Und diese Steigung kommt nicht aus der Steigung der vergebenen Titel.
Meine Schlussfolgerungen kommen natürlich nur aus Erfahrungswerten und Gesprächen mit anderen Doktortitel-Kandidaten, daher betrachten wir mal die zwei Titel an meinem Horizont, Dr. med. und Dr. rer. nat..

Mediziner schreiben ihre Dissertation meist während des letzten Semesters des Studiums innerhalb von 3-6 Monaten, welche oft aus der Zusammenfassung mehrerer Studien zu bestehen scheint.
Da Mediziner allerdings meistens an Menschen praktizieren, sollten sie dann nicht auch einen Großteil der Zeit der Arbeit damit verbringen, darin besser zu werden?
Also vergebt mir, wenn der reine Titel der aus dieser Facharbeit resultiert nicht mein großes Ansehen erhält.
Das soll keineswegs die Kompetenz der Mediziner anzweifeln, aber der Titel könnte auch nach z.B. drei Jahren Praxis & dann dieser Arbeit verliehen werden.

Zu den Naturwissenschaftlern. Hier eher Chemiker, was aber nicht bedeutet, dass es in anderen Gebieten nicht oft ebenso ist.
Die Chemiker bekommen ihren Titel nach 2.5 bis 5 Jahren Forschung (Normalerweise bzw mittlerweile 3.5 bis 4), der Zusammenfassung dieser Forschung in einer schriftlichen Arbeit und einer Verteidigung dieser innerhalb einer zweistündigen Diskussion gegenüber drei Professoren. Der direkte "Vorgesetzte" des Kandidaten und die zwei Professor-Kollegen dessen. Zum Abschluss wird der Titel auch noch mit einer Note (0-3) versehen.

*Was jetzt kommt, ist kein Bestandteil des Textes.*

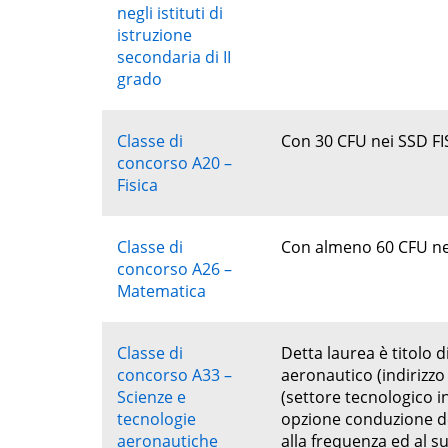
negli istituti di
istruzione
secondaria di II
grado
Classe di
Con 30 CFU nei SSD FIS
concorso A20 –
Fisica
Classe di
Con almeno 60 CFU n
concorso A26 –
Matematica
Classe di
Detta laurea è titolo
concorso A33 –
aeronautico (indirizzo
Scienze e
(settore tecnologico i
tecnologie
opzione conduzione del
aeronautiche
alla frequenza ed al s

Klingt doch schon mal respektabel, oder nicht?
Von Außen betrachtet, kein Zweifel ein gutes System. Aber das ist das Notenvergabe-System im Abitur und vor allem im Studium auch.
Von Innen sieht man jedoch die Fehler. Nicht die Fehler des Systems, sondern die Fehler der einiger Menschen darin.
Diese Fehler haben viele Ursachen, viele Auswirkungen und vielleicht viel Diskussionsbedarf. Aber hier geht es erst mal um die Auswirkung auf die Kompetenzen und das Ansehen eines Doktortitel-Trägers.
Die Fehler liegen in der Umsetzung des Systems. Es wird nicht mehr objektiv durchgeführt. Um nur die Spitze zu erwähnen, die drei Professoren in der oben genannten Prüfung, und ganz besonders einer von ihnen, ist meist im geringsten nicht mehr objektiv. Der Professor, mit/für den der Kandidat jahrelang davor geforscht hat, dessen Stimme das größte Gewicht in der Doktorprüfung ist.
Er/sie sieht unmittelbare Folgen darin, wie gut oder schlecht sein "Zögling" nach außen hin gesehen wird. Nämlich die Rückschlüsse der anderen auf seine eigene Kompetenz, damit sein Ansehen, und damit sein Vorankommen in der Akademischen Laufbahn/"Karriere". Denn das Ansehen der Professoren und damit der Uni in der Welt und gegenüber anderen Universitäten ist ausschlaggebend für die Gelder, die zu dieser Uni fließen und zu diesen Professoren. U.a. deshalb wird der Kandidat, der nicht geeignet ist für den Titel, dennoch durch die Jahre der Forschung und die Prüfung geschoben, und am Ende meist mit einer schlechteren 1 (trotz zwei weiterer Notenstufen) bewertet.
Denn es kann niemand aus dem Hause des Professors XY kommen und kein Genie sein. Denn nur die Besten der Besten bekommen Gelder. Aus dem selben Grund werden Notenstufen 3-6 (in Prüfungen zum Bachelor/Master/...) kaum noch verwendet. Aber dienen für den Gesamtschnitt der Uni und deren Ansehen und als Maßstab für die Kompetenz der Studenten. Kandidaten sind nicht länger "gut", "nicht gut" oder "schlecht", sie sind "nicht exzellent". Daher sind auch Träger des "Dr. rer. nat"-Titels mit Vorsicht zu betrachten.

Das Ansehen, dass diesen Titeln entgegen gebracht wird war daher zu anderen Zeiten vielleicht angemessen, ist aktuell aber viel zu hoch.
Dies heißt nicht, dass keiner einen solchen Titel tragen dürfen sollte. Es bedeutet lediglich, dass Ehrfurcht und Ansehen gegenüber solch althergebrachten Titeln immer wieder hinterfragt werden sollte, und nicht alles Gold ist was mal glänzte.